Searching for the Neuropathology of Schizophrenia: Neuroimaging Strategies and Findings

Publication: American Journal of Psychiatry
Seek, and ye shall find.
— Matthew 7:7
It has long been known that schizophrenia is a brain disease. In the last century, psychiatrists tried to define its neuropathology through postmortem studies (1). Although histopathological characterization of schizophrenia proved to be elusive, identifiable neuropathological features were clearly and consistently associated with the illness. The findings of studies in the late nineteenth and early twentieth centuries were remarkably prescient in describing both diffuse and focal abnormalities in the size of multiple brain structures, which were subtle in magnitude and did not appreciably alter total brain size or weight.
Following this initial progress, the search for the neuropathology of schizophrenia foundered in the backwaters of medical research for more than 50 years. It was not until the advent of modern neuroimaging methods, which enabled relatively noninvasive in vivo studies of brain structure and function (25), that scientific discovery of the pathophysiology of schizophrenia meaningfully resumed. The results that have emerged from the several thousand studies reported since then have confirmed the early investigators’ findings of abnormalities in size, shape, and functions in multiple anatomical regions in schizophrenia.
Investigators have also explored the cellular basis of this pathomorphology and its functional significance through the interrogation of neural circuits using functional imaging technologies. Although this strategy has produced some viable and compelling theories, the pathophysiology of the disease has resisted elucidation by these investigations, in the same way that it has resisted previous efforts to define its histopathology.
Two rate-limiting factors in the progress of schizophrenia research are the development of theoretical models from which to derive testable hypotheses and the availability of sophisticated methodologies. It was an inability to define the neuropathology explicitly enough that led to the conceptualization of severe mental disorders such as schizophrenia as “functional” rather than “organic.” Thus, the lack of methodological capacity (as well as the lack of theoretical accuracy) may well have led to the misrepresentation of mental illness, as it has with other medical illnesses.
As if these obstacles were not enough for schizophrenia researchers to overcome, there has also been the problem of drug effects and the potential for the introduction of treatment artifact and its misidentification as disease pathology (6).

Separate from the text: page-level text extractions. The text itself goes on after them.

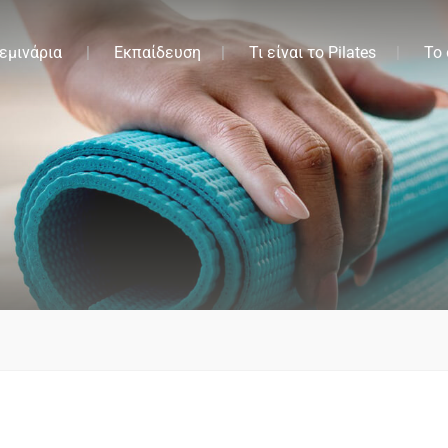
εμινάρια
Εκπαίδευση
Τι είναι το Pilates
Το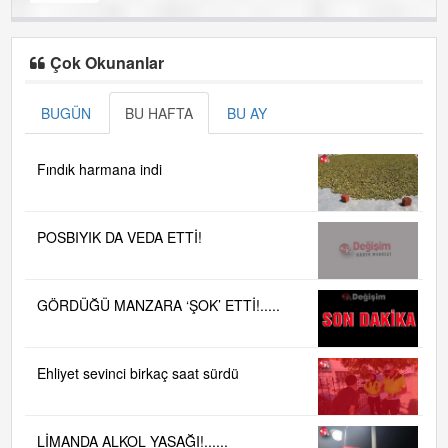
Çok Okunanlar
BUGÜN
BU HAFTA
BU AY
Fındık harmana indi
POSBIYIK DA VEDA ETTİ!
GÖRDÜĞÜ MANZARA ‘ŞOK’ ETTİ!.....
Ehliyet sevinci birkaç saat sürdü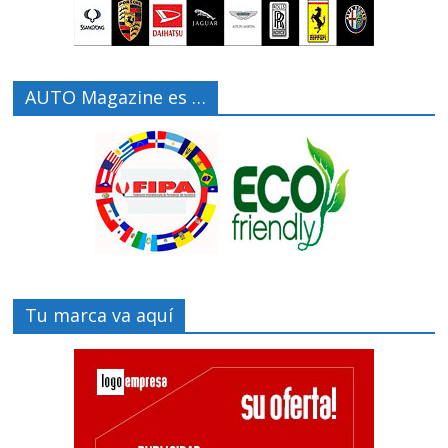
AUTO Magazine es …
Tu marca va aquí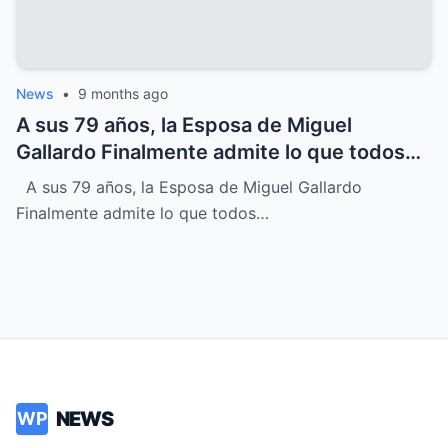
News
•
9 months ago
A sus 79 años, la Esposa de Miguel
Gallardo Finalmente admite lo que todos
sospechábamos
A sus 79 años, la Esposa de Miguel Gallardo
Finalmente admite lo que todos…
NEWS
WP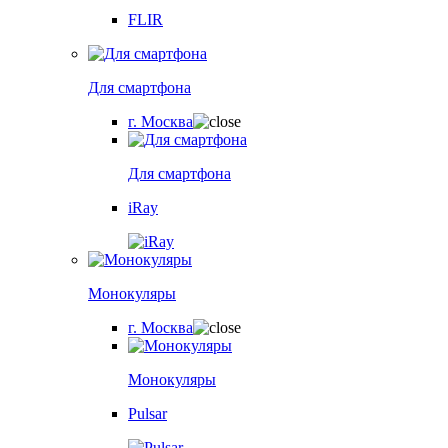
FLIR
Для смартфона
г. Москва
Для смартфона
iRay
Монокуляры
г. Москва
Монокуляры
Pulsar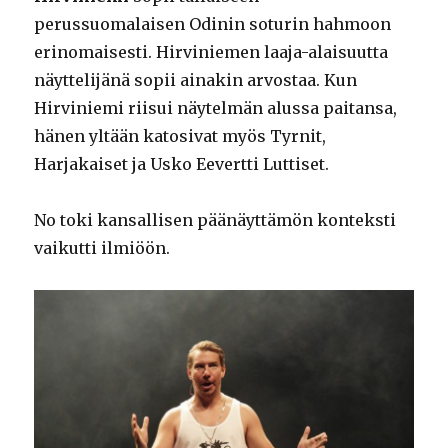
perussuomalaisen Odinin soturin hahmoon
erinomaisesti. Hirviniemen laaja-alaisuutta
näyttelijänä sopii ainakin arvostaa. Kun
Hirviniemi riisui näytelmän alussa paitansa,
hänen yltään katosivat myös Tyrnit,
Harjakaiset ja Usko Eevertti Luttiset.
No toki kansallisen päänäyttämön konteksti
vaikutti ilmiöön.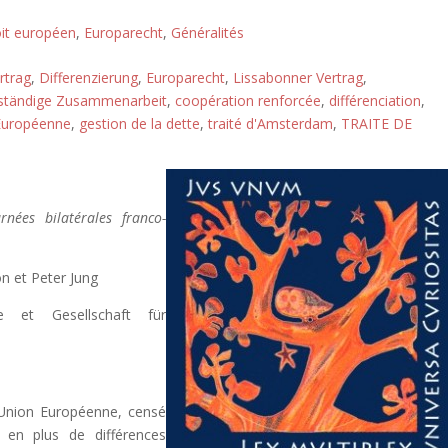
it européen
,
Europarecht
,
Généralités
rtrag
,
Differenzierung
,
Europarecht
,
Lissabonner Vertrag
,
ständige Zusammenarbeit
,
coopération renforcée
,
différenciation
,
 Européenne
,
gestion de la dette
,
traité d'Amsterdam
,
TRAITE DE
nées bilatérales franco-
n et Peter Jung
e et Gesellschaft für
l'Union Européenne, censé
s en plus de différences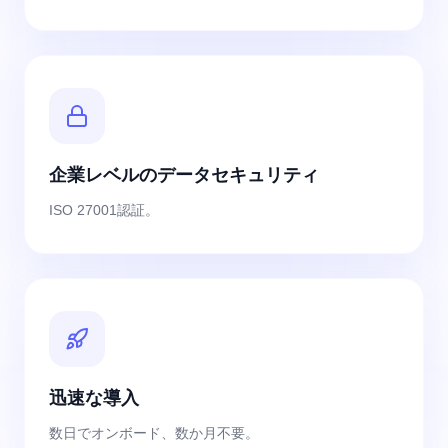
企業レベルのデータセキュリティ
ISO 27001認証。
迅速な導入
数日でオンボード、数か月不要。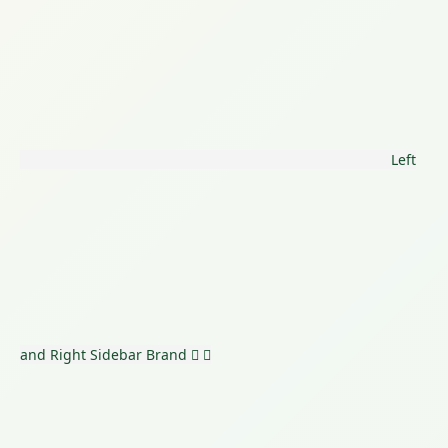
Left
and Right Sidebar
Brand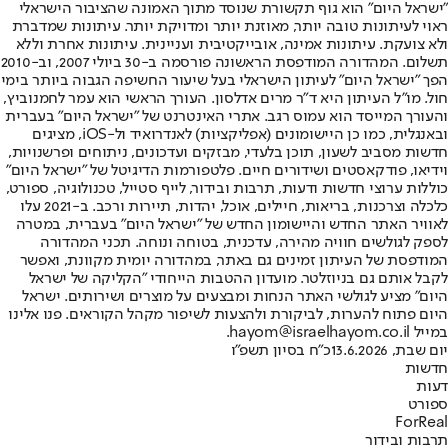
"ישראל היום" הוא גוף תקשורת שנוסד מתוך האמונה שהציבור הישראלי
ראוי לעיתונות טובה יותר, מאוזנת יותר ומדויקת יותר. עיתונות שמדברת
ולא צועקת. עיתונות אמינה, אובייקטיבית ועניינית. עיתונות אחרת וללא
תשלום. המהדורה המודפסת הראשונה פורסמה ב-30 ביולי 2007, וב-2010
הפך "ישראל היום" לעיתון הישראלי בעל שיעור החשיפה הגבוה ביותר בימי
חול. מו"ל העיתון היא ד"ר מרים אדלסון. העורך הראשי הוא עמר לחמנוביץ,
והעורך המייסד הוא עמוס רגב. אתרי האינטרנט של "ישראל היום" בעברית
ובאנגלית, כמו כן היישומונים (אפליקציות) לאנדרואיד ול-iOS, מציגים
חדשות מסביב לשעון, תוכן בלעדי, מבזקים ועדכונים, ניתוחים ופרשנויות,
וידיאו, פודקאסטים ושידורים חיים. פלטפורמות הדיגיטל של "ישראל היום"
כוללות ערוצי חדשות ודעות, תרבות ובידור, לייף סטייל, טכנולוגיה, ספורט,
כלכלה וצרכנות, בריאות, חיילים, אוכל, יהדות, תיירות ורכב. ב-2021 עלו
לאוויר האתר החדש והיישומון החדש של "ישראל היום" בעברית, במטרה
לספק לגולשים חוויה מהירה, עדכנית, בטוחה ונוחה. תכני המהדורה
המודפסת של העיתון זמינים גם באתר, במהדורה יומית מקוונת, ואפשר
לקבל אותם גם בניוזלטר. מועדון ההטבות הייחודי "הקליקה של ישראל
היום" מציע לגולשי האתר הנחות ומבצעים על מוצרים ושירותים. ישראל
היום פתוח להערות, לביקורת ולהצעות לשיפור מקהל הקוראים. פנו אלינו
במייל hayom@israelhayom.co.il.
יום שבת, 13.6.2026
כ"ח בסיון תשפ"ו
חדשות
דעות
ספורט
ForReal
תרבות ובידור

In recent years, however, progress has accelerated following the promulgation of heuristic models such as the stress-vulnerability hypothesis, the dopamine hypothesis, the positive-negative typology, the neurodevelopmental hypothesis, and the various permutations of the glutamate hypothesis (e.g., N-methyl-d-aspartic acid receptor hypofunction and phencyclidine hypotheses), to name but a few (7). At the same time, the new technology and methods available to test these theories have played a critical role in hastening progress.
Three of the articles in this issue of the Journal exemplify the roles of theory and methodology in schizophrenia research. The study reported by Buchsbaum’s group (Hazlett et al.) used positron emission tomography (PET) methods with enhanced spatial resolution and thin-slice (1.2-mm) magnetic resonance imaging (MRI) coregistration to define discrete anatomical regions of interest and substructures of the thalamus. Hazlett et al. examined patients with schizophrenia or schizotypal personality disorder and healthy volunteers by interrogating a thalamic-cortical-striatal-limbic circuit and using a serial verbal learning task that requires short-term and long-term memory. Research (imaging, postmortem, and cognitive) on the potential involvement of thalamic pathology in schizophrenia (8) provided much of the motivation and theoretical basis for this study.
Hazlett et al. report three findings on the thalamic measures: 1) a different pattern of glucose metabolism in response to cognitive activation for the patients with schizophrenia compared with the patients with schizotypal personality disorder and the healthy subjects; 2) no volume differences between any of the groups; and 3) a smaller area of activation (by a few pixels) in the anterior left thalamus in the patients with schizophrenia and in the right mediodorsal region in the patients with schizotypal personality disorder. The authors note that their findings of functional but not volumetric differences “may reflect a lack of normal frontothalamic afferent activity, which might result primarily from diminished frontal activity…or more generally from disturbed connections between frontal-striatal-thalamic regions.”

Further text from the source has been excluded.